- **Exercise**: Exactly the lines below from the line with "pie rack perched on the window sill" through the line with "share your internet" must make up the answer, both ends included and pictures left out.

- **Materials provided**:
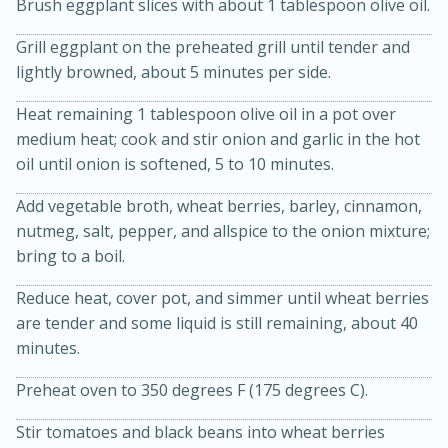
Brush eggplant slices with about 1 tablespoon olive oil.
Grill eggplant on the preheated grill until tender and
lightly browned, about 5 minutes per side.
Heat remaining 1 tablespoon olive oil in a pot over
medium heat; cook and stir onion and garlic in the hot
oil until onion is softened, 5 to 10 minutes.
Add vegetable broth, wheat berries, barley, cinnamon,
20 minutes
30 minutes
nutmeg, salt, pepper, and allspice to the onion mixture;
Kielbasa and Lentil Salad with
bring to a boil.
Warm Mustard-Fennel Dressing
Reduce heat, cover pot, and simmer until wheat berries
are tender and some liquid is still remaining, about 40
Medium
Serves: 4
minutes.
Preheat oven to 350 degrees F (175 degrees C).
Stir tomatoes and black beans into wheat berries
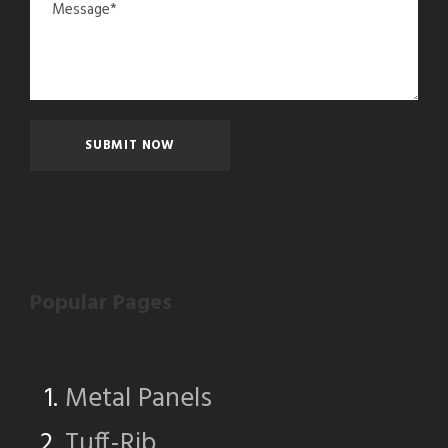
Popular Pages
Metal Panels
Tuff-Rib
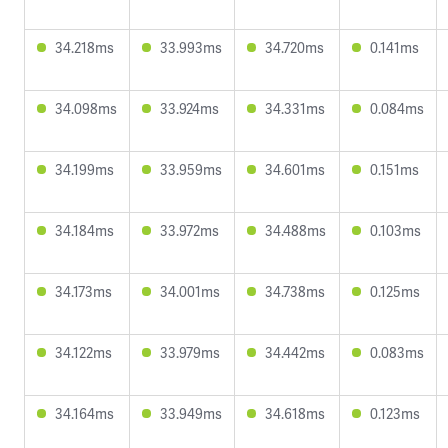
34.218ms
33.993ms
34.720ms
0.141ms
34.098ms
33.924ms
34.331ms
0.084ms
34.199ms
33.959ms
34.601ms
0.151ms
34.184ms
33.972ms
34.488ms
0.103ms
34.173ms
34.001ms
34.738ms
0.125ms
34.122ms
33.979ms
34.442ms
0.083ms
34.164ms
33.949ms
34.618ms
0.123ms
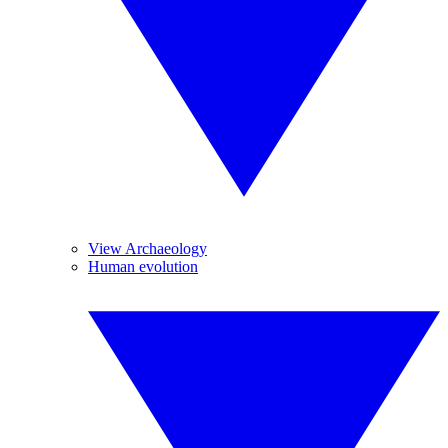
View Archaeology
Human evolution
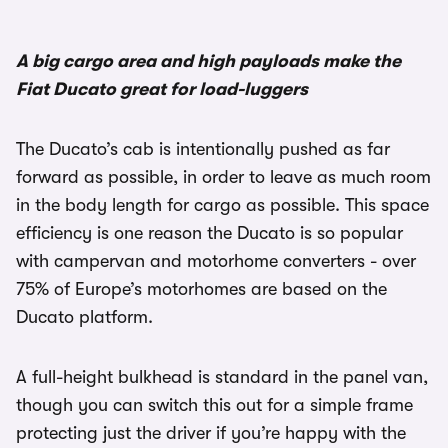
1/2
A big cargo area and high payloads make the
Fiat Ducato great for load-luggers
The Ducato’s cab is intentionally pushed as far
forward as possible, in order to leave as much room
in the body length for cargo as possible. This space
efficiency is one reason the Ducato is so popular
with campervan and motorhome converters - over
75% of Europe’s motorhomes are based on the
Ducato platform.
A full-height bulkhead is standard in the panel van,
though you can switch this out for a simple frame
protecting just the driver if you’re happy with the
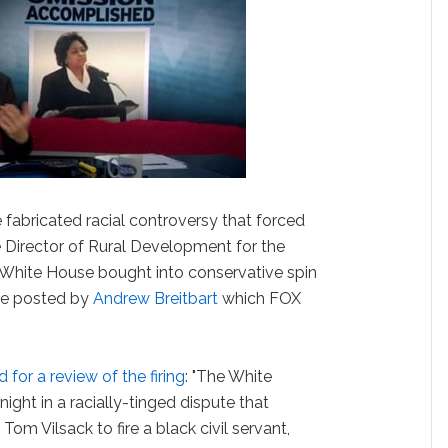
fabricated racial controversy that forced
e Director of Rural Development for the
e White House bought into conservative spin
pe posted by
Andrew Breitbart
which FOX
for a review of the firing
: "The White
ght in a racially-tinged dispute that
om Vilsack to fire a black civil servant,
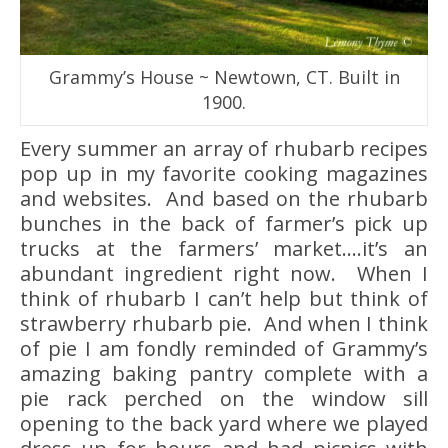
Grammy’s House ~ Newtown, CT. Built in
1900.
Every summer an array of rhubarb recipes
pop up in my favorite cooking magazines
and websites. And based on the rhubarb
bunches in the back of farmer’s pick up
trucks at the farmers’ market….it’s an
abundant ingredient right now. When I
think of rhubarb I can’t help but think of
strawberry rhubarb pie. And when I think
of pie I am fondly reminded of Grammy’s
amazing baking pantry complete with a
pie rack perched on the window sill
opening to the back yard where we played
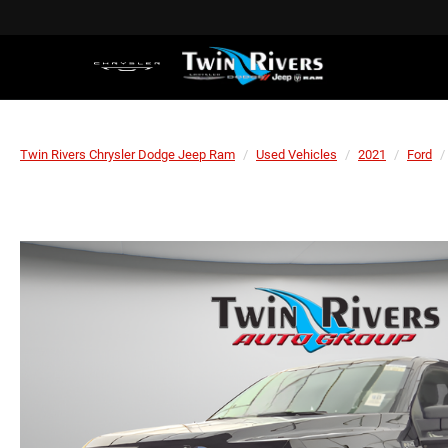
Twin Rivers Chrysler Dodge Jeep Ram
Used Vehicles
2021
Ford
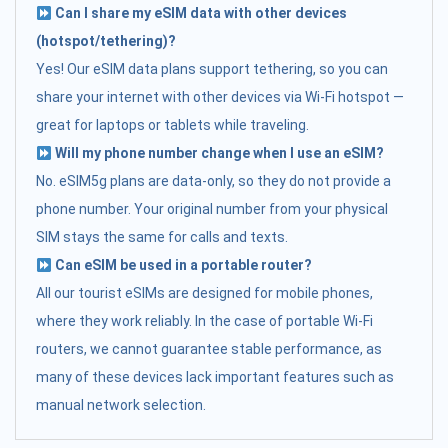
Can I share my eSIM data with other devices
(hotspot/tethering)?
Yes! Our eSIM data plans support tethering, so you can
share your internet with other devices via Wi-Fi hotspot —
great for laptops or tablets while traveling.
Will my phone number change when I use an eSIM?
No. eSIM5g plans are data-only, so they do not provide a
phone number. Your original number from your physical
SIM stays the same for calls and texts.
Can eSIM be used in a portable router?
All our tourist eSIMs are designed for mobile phones,
where they work reliably. In the case of portable Wi-Fi
routers, we cannot guarantee stable performance, as
many of these devices lack important features such as
manual network selection.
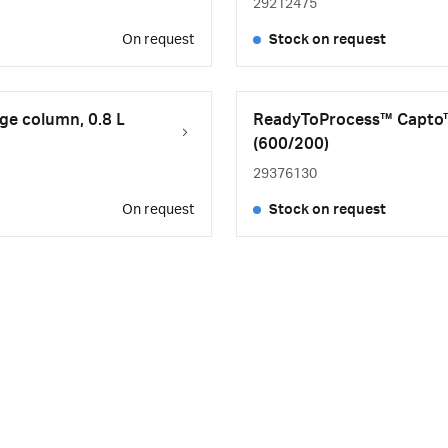
29212475
On request
Stock on request
e column, 0.8 L
ReadyToProcess™ Capto™
(600/200)
29376130
On request
Stock on request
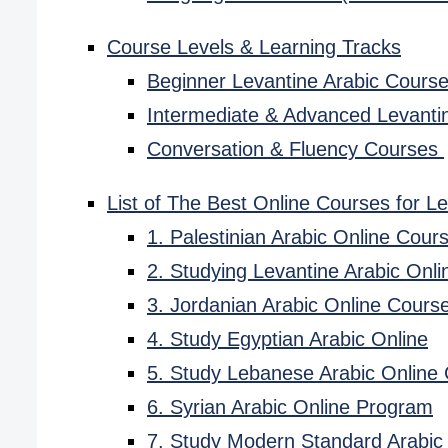
Course Levels & Learning Tracks
Beginner Levantine Arabic Cours
Intermediate & Advanced Levanti
Conversation & Fluency Courses
List of The Best Online Courses for Le
1. Palestinian Arabic Online Cou
2. Studying Levantine Arabic Onli
3. Jordanian Arabic Online Cours
4. Study Egyptian Arabic Online
5. Study Lebanese Arabic Online
6. Syrian Arabic Online Program
7. Study Modern Standard Arabic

- **Solution for this task**:
pie rack perched on the window sill
opening to the back yard where we played
Twin Rivers Chrysler Dodge Jeep Ram
Used Vehicles
2021
Ford
Can I share my eSIM data with other devices
(hotspot/tethering)?
Yes! Our eSIM data plans support tethering, so you can
share your internet with other devices via Wi-Fi hotspot —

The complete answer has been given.